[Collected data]
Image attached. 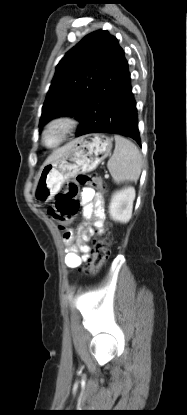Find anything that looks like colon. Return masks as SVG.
I'll use <instances>...</instances> for the list:
<instances>
[{"label":"colon","mask_w":187,"mask_h":415,"mask_svg":"<svg viewBox=\"0 0 187 415\" xmlns=\"http://www.w3.org/2000/svg\"><path fill=\"white\" fill-rule=\"evenodd\" d=\"M79 186H89L98 190H103V180L99 176L79 175L76 183H70L57 195L54 209L49 210V214L55 219L59 227L64 232H69L68 224L79 210L77 194ZM109 237L98 238L94 245L92 257L88 264V271L95 273L99 271L107 262L109 254Z\"/></svg>","instance_id":"colon-1"}]
</instances>
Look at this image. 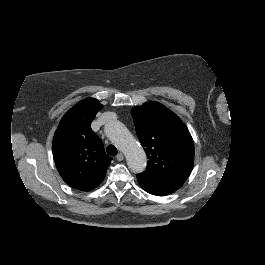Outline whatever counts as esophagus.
Returning a JSON list of instances; mask_svg holds the SVG:
<instances>
[{
  "label": "esophagus",
  "mask_w": 265,
  "mask_h": 265,
  "mask_svg": "<svg viewBox=\"0 0 265 265\" xmlns=\"http://www.w3.org/2000/svg\"><path fill=\"white\" fill-rule=\"evenodd\" d=\"M123 159H124L123 154H122V153H119V154L117 155V160H118V161H122Z\"/></svg>",
  "instance_id": "obj_1"
}]
</instances>
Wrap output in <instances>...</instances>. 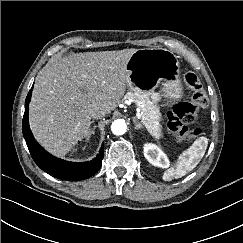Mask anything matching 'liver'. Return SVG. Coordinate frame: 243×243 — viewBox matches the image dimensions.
I'll return each instance as SVG.
<instances>
[{
  "instance_id": "liver-1",
  "label": "liver",
  "mask_w": 243,
  "mask_h": 243,
  "mask_svg": "<svg viewBox=\"0 0 243 243\" xmlns=\"http://www.w3.org/2000/svg\"><path fill=\"white\" fill-rule=\"evenodd\" d=\"M137 49L74 53L42 69L35 81L29 123L50 153L66 155L88 133L90 109L118 107L128 80L127 62Z\"/></svg>"
}]
</instances>
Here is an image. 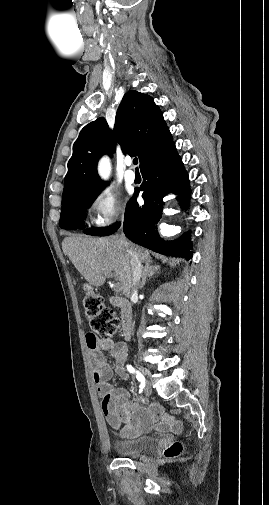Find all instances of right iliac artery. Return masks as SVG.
Listing matches in <instances>:
<instances>
[{
	"label": "right iliac artery",
	"mask_w": 269,
	"mask_h": 505,
	"mask_svg": "<svg viewBox=\"0 0 269 505\" xmlns=\"http://www.w3.org/2000/svg\"><path fill=\"white\" fill-rule=\"evenodd\" d=\"M126 367H127V370H128L130 373H132V374H135V375H136V378H137V379H138V381L140 382V390H139V392L141 393V392L143 391L144 386H145V385H144V382H143V379H145V378H144V376H143V375H142V374H141L138 370H136L133 366H131V365H127Z\"/></svg>",
	"instance_id": "82829eb1"
}]
</instances>
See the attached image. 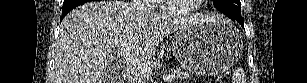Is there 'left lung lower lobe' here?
<instances>
[{
  "label": "left lung lower lobe",
  "mask_w": 307,
  "mask_h": 83,
  "mask_svg": "<svg viewBox=\"0 0 307 83\" xmlns=\"http://www.w3.org/2000/svg\"><path fill=\"white\" fill-rule=\"evenodd\" d=\"M227 17H229V18L232 19V20L238 21V22L241 24V26L244 28V20H243V18H239V17H230V16H227Z\"/></svg>",
  "instance_id": "1"
}]
</instances>
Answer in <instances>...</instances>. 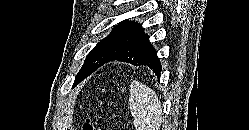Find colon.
<instances>
[{
	"label": "colon",
	"instance_id": "5ec220e1",
	"mask_svg": "<svg viewBox=\"0 0 249 130\" xmlns=\"http://www.w3.org/2000/svg\"><path fill=\"white\" fill-rule=\"evenodd\" d=\"M83 130H97L96 124L94 123V121L88 117L84 124H83ZM100 130V129H99Z\"/></svg>",
	"mask_w": 249,
	"mask_h": 130
}]
</instances>
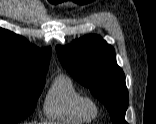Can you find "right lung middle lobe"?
<instances>
[{"label": "right lung middle lobe", "mask_w": 156, "mask_h": 124, "mask_svg": "<svg viewBox=\"0 0 156 124\" xmlns=\"http://www.w3.org/2000/svg\"><path fill=\"white\" fill-rule=\"evenodd\" d=\"M45 85V75L0 71V124H14L33 113Z\"/></svg>", "instance_id": "dd1d6c3e"}]
</instances>
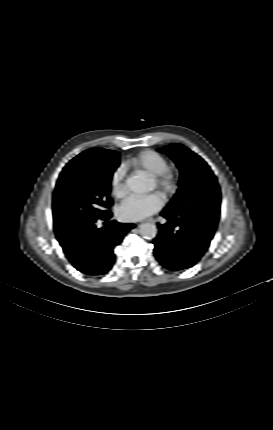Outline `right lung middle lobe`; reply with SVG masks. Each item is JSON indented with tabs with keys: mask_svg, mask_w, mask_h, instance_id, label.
I'll list each match as a JSON object with an SVG mask.
<instances>
[{
	"mask_svg": "<svg viewBox=\"0 0 273 430\" xmlns=\"http://www.w3.org/2000/svg\"><path fill=\"white\" fill-rule=\"evenodd\" d=\"M114 157L81 153L63 169L53 194L56 237L61 239L109 215L111 178L119 166Z\"/></svg>",
	"mask_w": 273,
	"mask_h": 430,
	"instance_id": "dd1d6c3e",
	"label": "right lung middle lobe"
}]
</instances>
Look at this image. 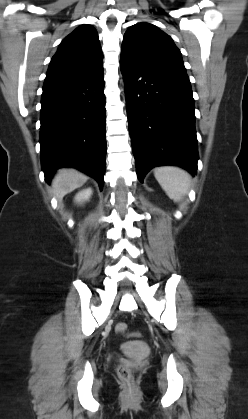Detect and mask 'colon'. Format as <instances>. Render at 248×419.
I'll use <instances>...</instances> for the list:
<instances>
[{
  "instance_id": "obj_1",
  "label": "colon",
  "mask_w": 248,
  "mask_h": 419,
  "mask_svg": "<svg viewBox=\"0 0 248 419\" xmlns=\"http://www.w3.org/2000/svg\"><path fill=\"white\" fill-rule=\"evenodd\" d=\"M126 331H127V324L126 323H119V324H117V326H116V332L118 334H124V333H126ZM117 371H118L119 376L128 385H131L132 384V382H133V376H132L129 368L125 364H123V363L119 364L118 365V368H117Z\"/></svg>"
}]
</instances>
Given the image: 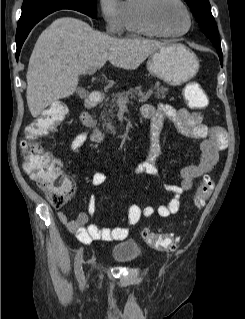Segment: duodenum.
<instances>
[{"label":"duodenum","mask_w":245,"mask_h":319,"mask_svg":"<svg viewBox=\"0 0 245 319\" xmlns=\"http://www.w3.org/2000/svg\"><path fill=\"white\" fill-rule=\"evenodd\" d=\"M103 100V96L100 91L93 90L90 92L84 102V111L81 114V122L84 126L89 128L92 132L91 139L94 143L98 144L102 141L103 135L97 126V123L90 113V110L99 105Z\"/></svg>","instance_id":"410a0bca"}]
</instances>
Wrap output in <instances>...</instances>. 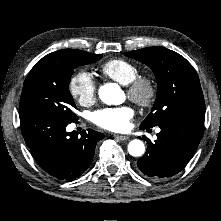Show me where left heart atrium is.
<instances>
[{
    "instance_id": "39dd6f15",
    "label": "left heart atrium",
    "mask_w": 221,
    "mask_h": 221,
    "mask_svg": "<svg viewBox=\"0 0 221 221\" xmlns=\"http://www.w3.org/2000/svg\"><path fill=\"white\" fill-rule=\"evenodd\" d=\"M133 115V110L128 106L105 108L93 114V121L106 130L123 132L129 128Z\"/></svg>"
}]
</instances>
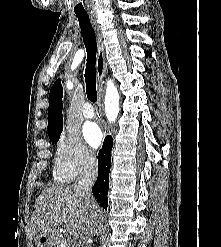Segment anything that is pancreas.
<instances>
[{
  "label": "pancreas",
  "instance_id": "pancreas-1",
  "mask_svg": "<svg viewBox=\"0 0 221 247\" xmlns=\"http://www.w3.org/2000/svg\"><path fill=\"white\" fill-rule=\"evenodd\" d=\"M61 244H62V247H71V244L66 240H62Z\"/></svg>",
  "mask_w": 221,
  "mask_h": 247
}]
</instances>
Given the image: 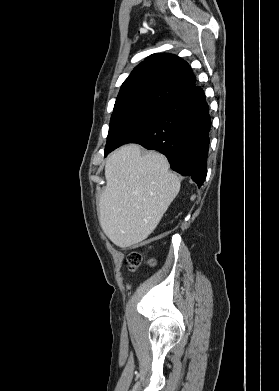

> Work instructions: Transcribe exactly the lines that go from the one holding "Segment anything that is pancreas." through the last line of the entries, both included, and nothing besides them. Do not include any pictures.

> Answer section:
Segment anything that is pancreas.
<instances>
[{
  "label": "pancreas",
  "instance_id": "pancreas-1",
  "mask_svg": "<svg viewBox=\"0 0 221 247\" xmlns=\"http://www.w3.org/2000/svg\"><path fill=\"white\" fill-rule=\"evenodd\" d=\"M61 244H62V247H71V244L66 240H62Z\"/></svg>",
  "mask_w": 221,
  "mask_h": 247
}]
</instances>
Given the image: 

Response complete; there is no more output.